# [ACTIVITY]
Repeat the data word for word, excluding every picture.

# [Collected data]

------------------------------------------------------------

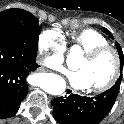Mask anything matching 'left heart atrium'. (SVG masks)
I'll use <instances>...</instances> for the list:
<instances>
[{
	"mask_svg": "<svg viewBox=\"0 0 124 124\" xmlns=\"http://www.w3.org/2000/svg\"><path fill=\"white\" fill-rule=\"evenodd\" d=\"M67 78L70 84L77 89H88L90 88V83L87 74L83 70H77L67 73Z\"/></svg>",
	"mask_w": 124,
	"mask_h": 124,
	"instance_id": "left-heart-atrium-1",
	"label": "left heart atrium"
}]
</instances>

------------------------------------------------------------

# [EXERCISE SOLUTION]
Mask anything matching 'left heart atrium'. (SVG masks)
I'll use <instances>...</instances> for the list:
<instances>
[{
	"mask_svg": "<svg viewBox=\"0 0 124 124\" xmlns=\"http://www.w3.org/2000/svg\"><path fill=\"white\" fill-rule=\"evenodd\" d=\"M67 78L70 84L77 89H88L90 88V83L87 74L83 70H77L67 73Z\"/></svg>",
	"mask_w": 124,
	"mask_h": 124,
	"instance_id": "left-heart-atrium-1",
	"label": "left heart atrium"
}]
</instances>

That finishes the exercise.